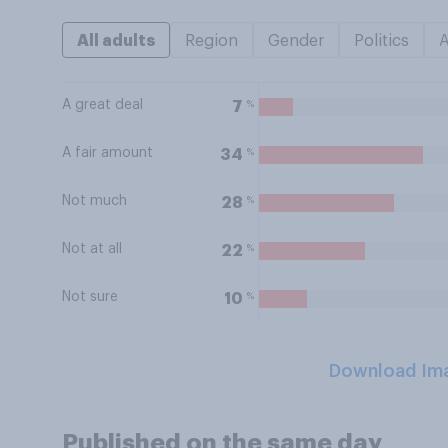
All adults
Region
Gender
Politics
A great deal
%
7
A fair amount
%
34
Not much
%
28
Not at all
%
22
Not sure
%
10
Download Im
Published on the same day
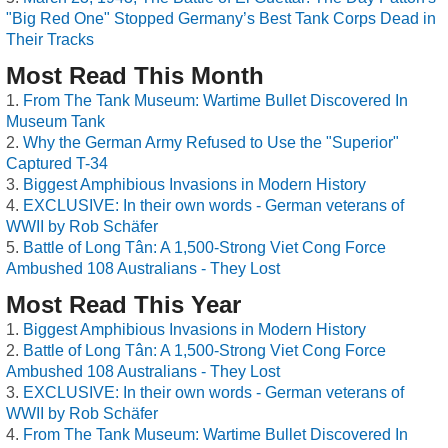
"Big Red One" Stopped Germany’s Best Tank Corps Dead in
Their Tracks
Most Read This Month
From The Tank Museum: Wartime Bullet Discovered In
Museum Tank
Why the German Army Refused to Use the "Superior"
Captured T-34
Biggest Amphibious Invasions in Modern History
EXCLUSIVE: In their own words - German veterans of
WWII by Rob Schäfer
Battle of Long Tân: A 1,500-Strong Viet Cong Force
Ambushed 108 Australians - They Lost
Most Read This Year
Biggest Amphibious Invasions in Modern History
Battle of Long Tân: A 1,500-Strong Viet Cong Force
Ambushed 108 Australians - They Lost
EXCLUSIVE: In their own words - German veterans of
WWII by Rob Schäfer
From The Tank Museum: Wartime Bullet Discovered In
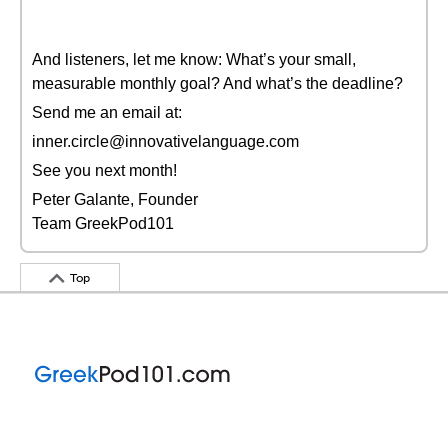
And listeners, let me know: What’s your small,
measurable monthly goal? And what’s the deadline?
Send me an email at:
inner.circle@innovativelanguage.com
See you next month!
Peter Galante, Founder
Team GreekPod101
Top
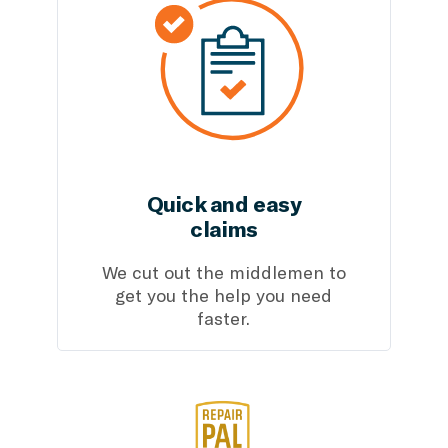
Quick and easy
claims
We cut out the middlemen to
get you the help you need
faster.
————————
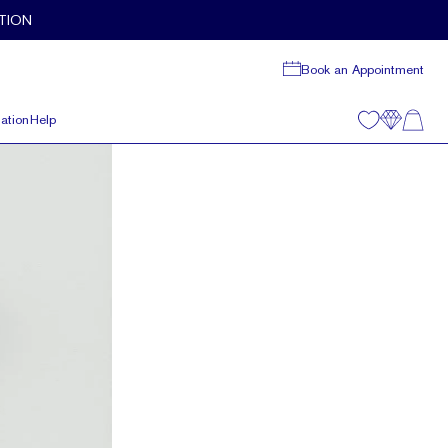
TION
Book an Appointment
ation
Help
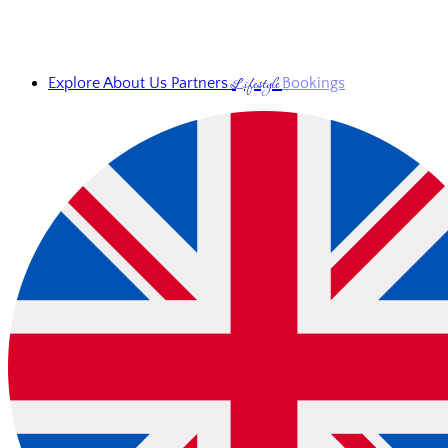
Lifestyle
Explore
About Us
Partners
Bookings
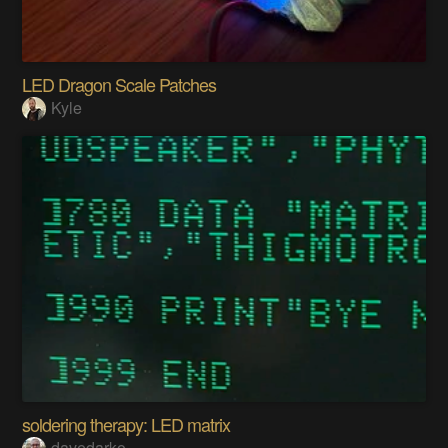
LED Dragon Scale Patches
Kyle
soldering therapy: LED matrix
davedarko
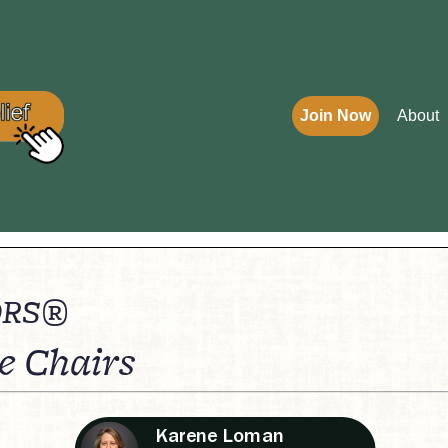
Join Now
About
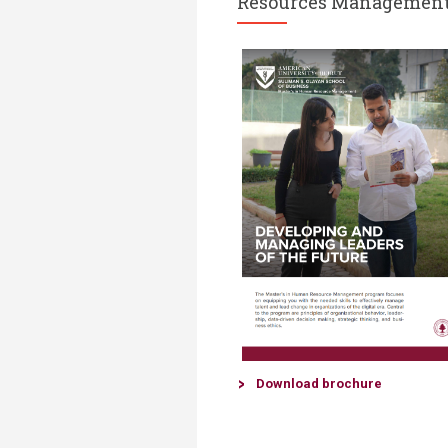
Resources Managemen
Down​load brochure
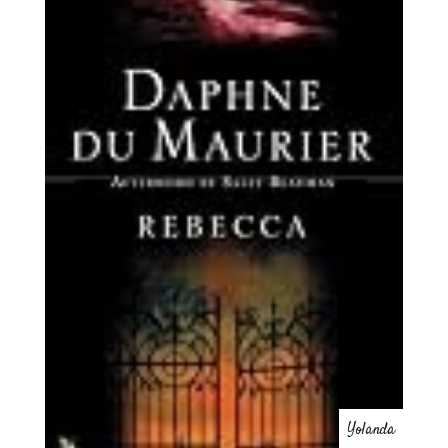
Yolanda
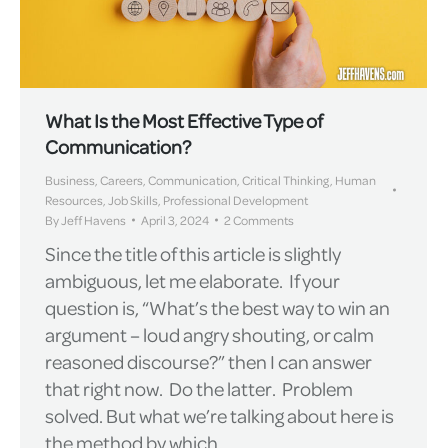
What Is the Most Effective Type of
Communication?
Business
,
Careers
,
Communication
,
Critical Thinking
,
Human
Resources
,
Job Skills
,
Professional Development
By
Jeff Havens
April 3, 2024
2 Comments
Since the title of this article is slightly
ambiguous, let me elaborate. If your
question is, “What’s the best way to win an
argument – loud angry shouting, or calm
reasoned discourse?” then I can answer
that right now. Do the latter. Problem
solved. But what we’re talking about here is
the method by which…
————————
:: Task directions ::
For this task, write out exactly the lines of the entries above, starting at the line with "Jeff Havens" and ending at the line with "the method by which…", both included, and no others.

:: Task output ::
Jeff Havens
April 3, 2024
2 Comments
Since the title of this article is slightly
ambiguous, let me elaborate. If your
question is, “What’s the best way to win an
argument – loud angry shouting, or calm
reasoned discourse?” then I can answer
that right now. Do the latter. Problem
solved. But what we’re talking about here is
the method by which…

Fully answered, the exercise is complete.